WORK TASK →
The answer must be an exact copy of the lines from the one containing "Verzend- en" through the last line of the records, with no pictures.

[Dataset entries]
++++++++++
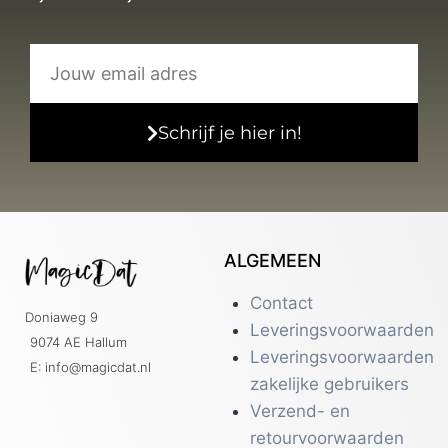
Schrijf je hier in!
ALGEMEEN
Contact
Doniaweg 9
Leveringsvoorwaarden
9074 AE Hallum
Leveringsvoorwaarden
E: info@magicdat.nl
zakelijke gebruikers
Verzend- en
retourvoorwaarden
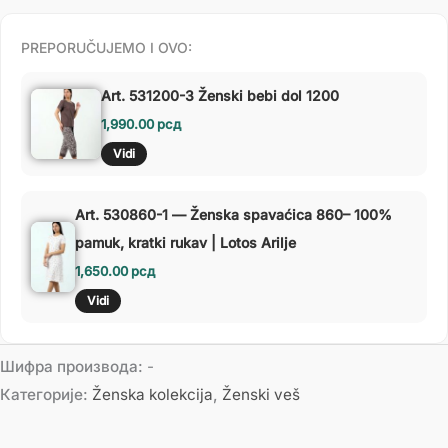
PREPORUČUJEMO I OVO:
Art. 531200-3 Ženski bebi dol 1200
1,990.00
рсд
Vidi
Art. 530860-1 — Ženska spavaćica 860– 100%
pamuk, kratki rukav | Lotos Arilje
1,650.00
рсд
Vidi
Шифра производа:
-
Категорије:
Ženska kolekcija
,
Ženski veš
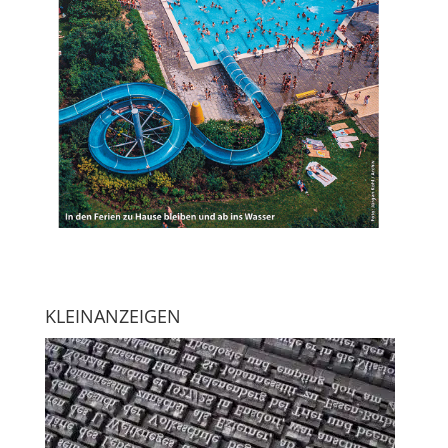
KLEINANZEIGEN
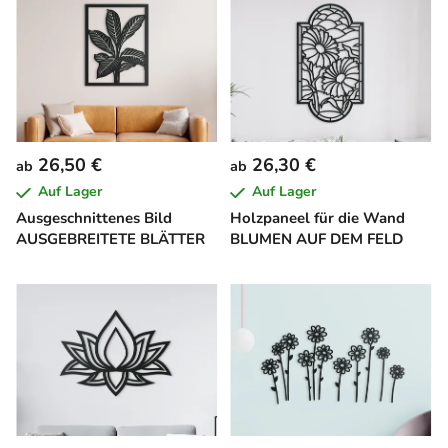
26,50 €
26,30 €
ab
ab
Auf Lager
Auf Lager
Ausgeschnittenes Bild
Holzpaneel für die Wand
AUSGEBREITETE BLÄTTER
BLUMEN AUF DEM FELD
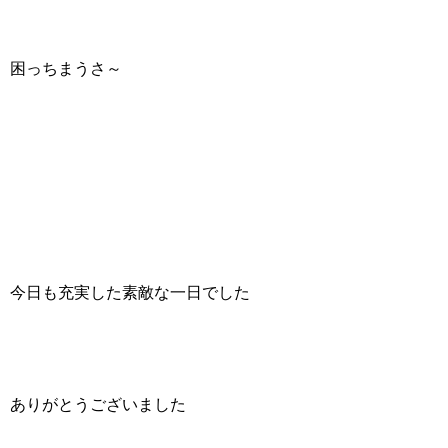
困っちまうさ～
今日も充実した素敵な一日でした
ありがとうございました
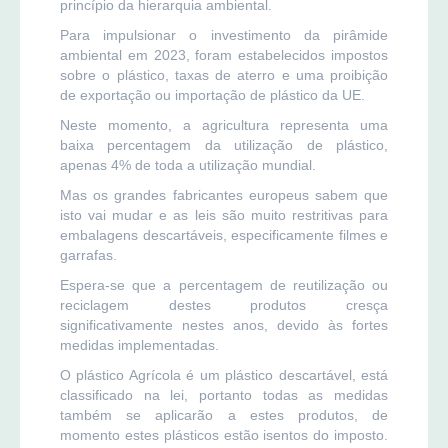
princípio da hierarquia ambiental.
Para impulsionar o investimento da pirâmide
ambiental em 2023, foram estabelecidos impostos
sobre o plástico, taxas de aterro e uma proibição
de exportação ou importação de plástico da UE.
Neste momento, a agricultura representa uma
baixa percentagem da utilização de plástico,
apenas 4% de toda a utilização mundial.
Mas os grandes fabricantes europeus sabem que
isto vai mudar e as leis são muito restritivas para
embalagens descartáveis, especificamente filmes e
garrafas.
Espera-se que a percentagem de reutilização ou
reciclagem destes produtos cresça
significativamente nestes anos, devido às fortes
medidas implementadas.
O plástico Agrícola é um plástico descartável, está
classificado na lei, portanto todas as medidas
também se aplicarão a estes produtos, de
momento estes plásticos estão isentos do imposto.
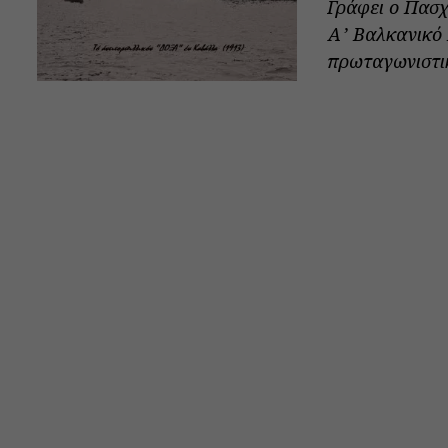
Γράφει ο Πασ
Α’ Βαλκανικό 
πρωταγωνιστικ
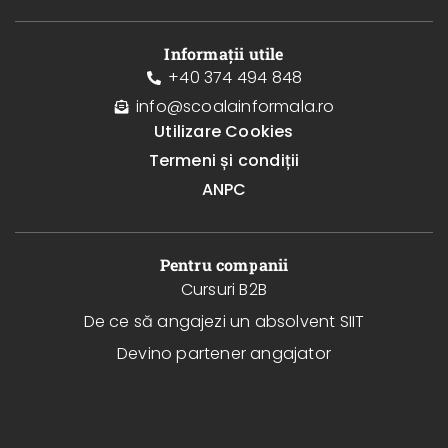
Informații utile
+40 374 494 848
info@scoalainformala.ro
Utilizare Cookies
Termeni și condiții
ANPC
Pentru companii
Cursuri B2B
De ce să angajezi un absolvent SIIT
Devino partener angajator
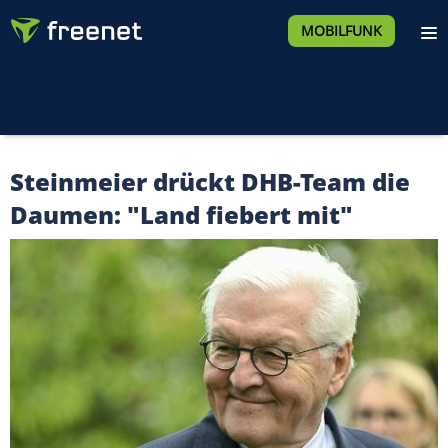
MOBILFUNK
Steinmeier drückt DHB-Team die
Daumen: "Land fiebert mit"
++++++++++
RESULT OF THE TASK →
Verzend- en
retourvoorwaarden
PREPORUČUJEMO I OVO:
Art. 531200-3 Ženski bebi dol 1200
1,990.00
рсд
Vidi
Art. 530860-1 — Ženska spavaćica 860– 100%
pamuk, kratki rukav | Lotos Arilje
1,650.00
рсд
Vidi
Шифра производа:
-
Категорије:
Ženska kolekcija
,
Ženski veš
KLEINANZEIGEN
26,50 €
26,30 €
ab
ab
Auf Lager
Auf Lager
Ausgeschnittenes Bild
Holzpaneel für die Wand
AUSGEBREITETE BLÄTTER
BLUMEN AUF DEM FELD
困っちまうさ～
今日も充実した素敵な一日でした
ありがとうございました
princípio da hierarquia ambiental.
Para impulsionar o investimento da pirâmide
ambiental em 2023, foram estabelecidos impostos
sobre o plástico, taxas de aterro e uma proibição
de exportação ou importação de plástico da UE.
Neste momento, a agricultura representa uma
baixa percentagem da utilização de plástico,
apenas 4% de toda a utilização mundial.
Mas os grandes fabricantes europeus sabem que
isto vai mudar e as leis são muito restritivas para
embalagens descartáveis, especificamente filmes e
garrafas.
Espera-se que a percentagem de reutilização ou
reciclagem destes produtos cresça
significativamente nestes anos, devido às fortes
medidas implementadas.
O plástico Agrícola é um plástico descartável, está
classificado na lei, portanto todas as medidas
também se aplicarão a estes produtos, de
momento estes plásticos estão isentos do imposto.
Γράφει ο Πασ
Α’ Βαλκανικό 
πρωταγωνιστικ
Informații utile
+40 374 494 848
info@scoalainformala.ro
Utilizare Cookies
Termeni și condiții
ANPC
Pentru companii
Cursuri B2B
De ce să angajezi un absolvent SIIT
Devino partener angajator
MOBILFUNK
Steinmeier drückt DHB-Team die
Daumen: "Land fiebert mit"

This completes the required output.